Héritage de Johnny : Alain Bashung n'a également rien légué à son fils

Héritage de Johnny : Alain Bashung n'a également rien légué à son fils
Le chanteur Alain Bashung, le 11 janvier 2007 à Fontenay-sous-Bois (Val-de-Marne).

Orange avec AFP, publié le dimanche 18 février 2018 à 09h50

La bataille pour l'héritage de Johnny Hallyday réveille un souvenir douloureux pour le fils d'Alain Bashung, Arthur, qui n'a rien hérité à la mort de son père en mars 2009. Une décision "très violente à encaisser" selon sa mère qui a accordé une interview au Journal du Dimanche (JDD).

Chantal a été la deuxième épouse d'Alain Bashung jusqu'à leur divorce en 1999.

Elle a eu un enfant, Arthur, avec le chanteur, avant que celui-ci ne se remarie en 2001 avec la chanteuse Chloé Mons, avec laquelle il a eu une fille. "Comme Laura et David Hallyday, Arthur n'a rien hérité de son père pour l'instant", explique-t-elle au JDD. "Bien que la loi française stipule qu'il est impossible de déshériter un enfant, il est possible de la contourner. Ça a été le cas. Le lendemain de l'enterrement de son père, en mars 2009, Arthur a eu le choc de recevoir le testament : Alain avait laissé à sa veuve (Chloé Mons, ndlr) tous ses droits d'auteur, bénéfices artistiques, biens, meubles et effets personnels".

"Je mets cela derrière moi, avec une certaine rancœur"
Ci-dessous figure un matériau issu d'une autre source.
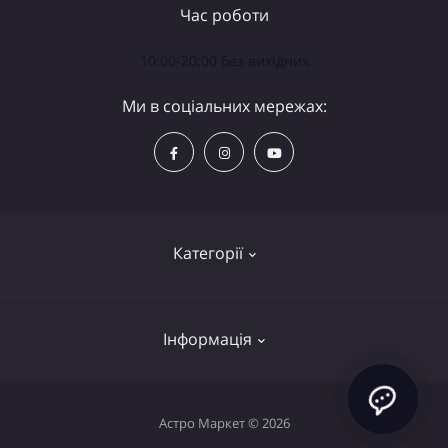
Час роботи
10:00-20:00 без вихідних
Ми в соціальних мережах:
Категорії
Телескопи
Інформація
Біноклі
Аксесуари
Політика конфіденційності
Астро Маркет © 2026
Лупи та лінзи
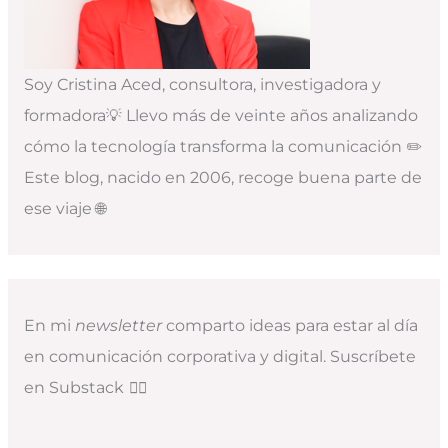
Soy Cristina Aced, consultora, investigadora y
formadora💡 Llevo más de veinte años analizando
cómo la tecnología transforma la comunicación ✏️
Este blog, nacido en 2006, recoge buena parte de
ese viaje 🌐
En mi
newsletter
comparto ideas para estar al día
en comunicación corporativa y digital. Suscríbete
en Substack
👇🏻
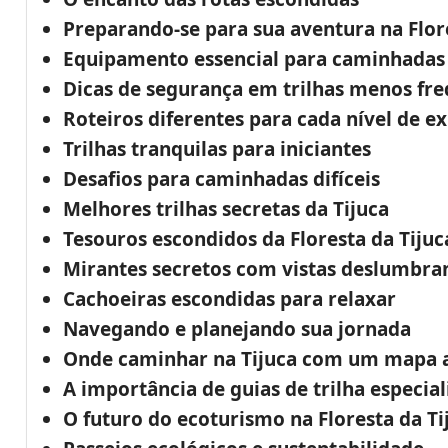
Preparando-se para sua aventura na Flore
Equipamento essencial para caminhadas
Dicas de segurança em trilhas menos fr
Roteiros diferentes para cada nível de e
Trilhas tranquilas para iniciantes
Desafios para caminhadas difíceis
Melhores trilhas secretas da Tijuca
Tesouros escondidos da Floresta da Tijuc
Mirantes secretos com vistas deslumbra
Cachoeiras escondidas para relaxar
Navegando e planejando sua jornada
Onde caminhar na Tijuca com um mapa a
A importância de guias de trilha especia
O futuro do ecoturismo na Floresta da Ti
"Concrètement, jusqu'à la mort de sa belle-mère, qui n'est pas beaucoup plus âgée que lui (45 ans, il en a 34), Arthur ne pourra rien percevoir", précise-t-elle. "De plus, il n'a aucun droit de regard sur l'utilisation de l'image de son père. Un héritage, ce sont aussi des souvenirs. Arthur avait demandé à récupérer une guitare qu'Alain lui avait promise, ainsi qu'une collection de 33 tours de rock qu'il avait mise de côté pour lui et des cassettes audio portant son prénom qui contenaient des enregistrements que père et fils avaient faits ensemble. Arthur n'a rien eu. Aucun souvenir. C'est très violent à encaisser", ajoute-t-elle.
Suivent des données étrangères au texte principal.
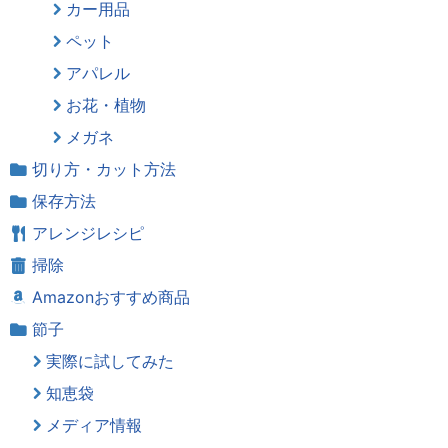
カー用品
ペット
アパレル
お花・植物
メガネ
切り方・カット方法
保存方法
アレンジレシピ
掃除
Amazonおすすめ商品
節子
実際に試してみた
知恵袋
メディア情報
Selon elle, ce testament s'explique par la personnalité de la nouvelle femme d'Alain Bashung : "Lorsqu'une jeune femme rencontre une star plus âgée, elle veut tout posséder de sa vie", avance-t-elle. "Tout d'abord, elle coupe les ponts avec son passé. C'est ce qu'a semblé faire l'épouse de Johnny Hallyday et ce qu'a fait la femme d'Alain, qui l'a éloigné de tous ses proches". Selon Chantal, le chanteur avait fait un choix entre sa nouvelle épouse et son fils : "J'ai vécu 18 ans avec lui. Je sais à quel point, en dehors de sa carrière, il était un homme influençable".
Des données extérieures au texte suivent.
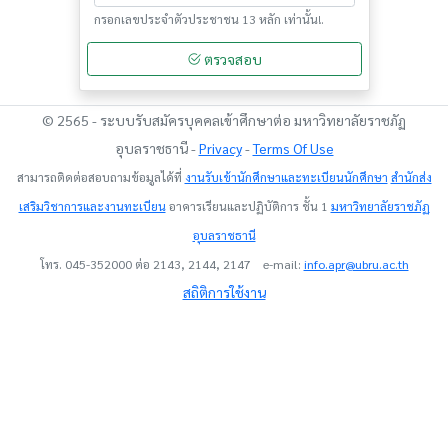
กรอกเลขประจำตัวประชาชน 13 หลัก เท่านั้น!.
ตรวจสอบ
© 2565 - ระบบรับสมัครบุคคลเข้าศึกษาต่อ มหาวิทยาลัยราชภัฏ
อุบลราชธานี -
Privacy
-
Terms Of Use
สามารถติดต่อสอบถามข้อมูลได้ที่
งานรับเข้านักศึกษาและทะเบียนนักศึกษา
สำนักส่ง
เสริมวิชาการและงานทะเบียน
อาคารเรียนและปฏิบัติการ ชั้น 1
มหาวิทยาลัยราชภัฏ
อุบลราชธานี
โทร. 045-352000 ต่อ 2143, 2144, 2147 e-mail:
info.apr@ubru.ac.th
สถิติการใช้งาน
"La vraie blessure, c'est le déni de reconnaissance"

Au moment de leur divorce, Chantal rappelle que l'artiste leur avait laissé la maison. "Là, dans les arguments du testament, il est noté que, Arthur ayant cette maison, il n'avait besoin de rien d'autre. Or il n'avait aucune ressource. Il a fait des intérims, il est allé bosser à l'usine", raconte-t-elle. "L'argent n'est pas tout. La vraie blessure, c'est le déni de reconnaissance".

Pourquoi témoigner ? "Cela la servira peut-être à David et Laura. C'est une façon de leur témoigner mon soutien, pour qu'ils sachent qu'ils ne sont pas les seuls dans cette galère", se justifie-t-elle. De son côté, Arthur Baschung (le chanteur avait supprimé le c de son nom de scène) n'a pas souhaité directement s'exprimer : "L'actualité m'y fait penser, cela me met mal à l'aise", a-t-il simplement répondu par texto aux sollicitations de l'hebdomadaire. "Je mets cela derrière moi, avec une certaine rancœur. Mais je ne suis pas prêt à en parler. Ma mère peut s'entretenir avec vous, avec mon accord", a-t-il écrit.



La bataille entre les deux enfants aînés de Johnny Hallyday et sa veuve Laeticia s'annonce ardue car la loi californienne, où résidait le légendaire chanteur ces dernières années, ne prévoit pas de droit garanti à l'héritage pour les descendants, mais de nombreux autres facteurs entrent en jeu. Contrairement à la France où le droit des enfants à l'héritage est protégé, la loi californienne stipule que "quiconque peut déshériter quiconque, y compris ses enfants". Lors de la succession, l'une des questions sera d'établir s'il vivait en Californie depuis suffisamment longtemps pour que la loi hexagonale ne soit plus applicable, sachant qu'il a passé la majeure partie de sa carrière de plus de 50 ans en France.